To return to the specific amendments, they would ensure that the patient, the patient’s nominated person, the independent mental health advocate and the parent, guardian or other person with parental responsibility receive in all cases a copy of the report following a care and treatment review meeting—or a care (education) and treatment review meeting for children and young people. The current drafting of the Bill is intended to make clear that a copy of the review report must be provided to those who have a legal duty to have regard to the review recommendations, so that any recommendations are implemented as appropriate.

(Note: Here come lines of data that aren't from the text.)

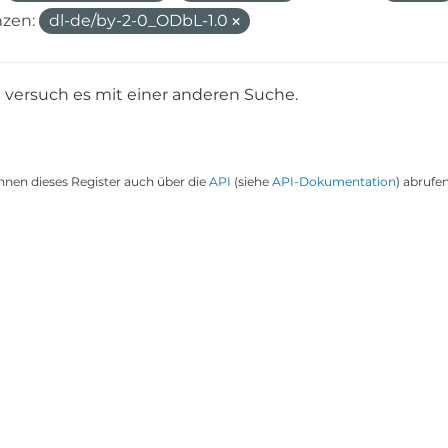
nzen:
dl-de/by-2-0_ODbL-1.0
e versuch es mit einer anderen Suche.
nnen dieses Register auch über die
API
(siehe
API-Dokumentation
) abrufen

We recognise that there may be individual circumstances that mean it is appropriate for the report to be provided to other people, including the patient themselves. For children and young people, this report is most likely to be shared with a parent, guardian or other person with parental responsibility, but it is important that the legislation does not inadvertently create a legal requirement that must be complied with, which would not be appropriate for every person.

A longer list of people with whom the report must be shared, in every case, may increase the chance of an individual withdrawing the consent for a review to be held if they do not wish for some or all the people to see the report. There may also be circumstances in which the report should reasonably be shared with other people in addition to those set out in the amendments—for example, a family member who has been part of the review process with the patient’s consent but is not the patient’s nominated person or someone with parental responsibility.

We have tabled a government amendment to make it clear that the arrangements may include provision authorising or requiring a copy of the report to be given to other persons, so that the patient may also ask that a copy be provided to others or decide to provide it to others. Statutory guidance will help assist the responsible commissioner when exercising its functions, including when considering other persons who are to receive the report. We wish to allow flexibility for this, so that individual circumstances can be taken into account based on the needs of the patient and their wishes, rather than by providing a prescriptive list of people to whom the report is to be sent in every circumstance.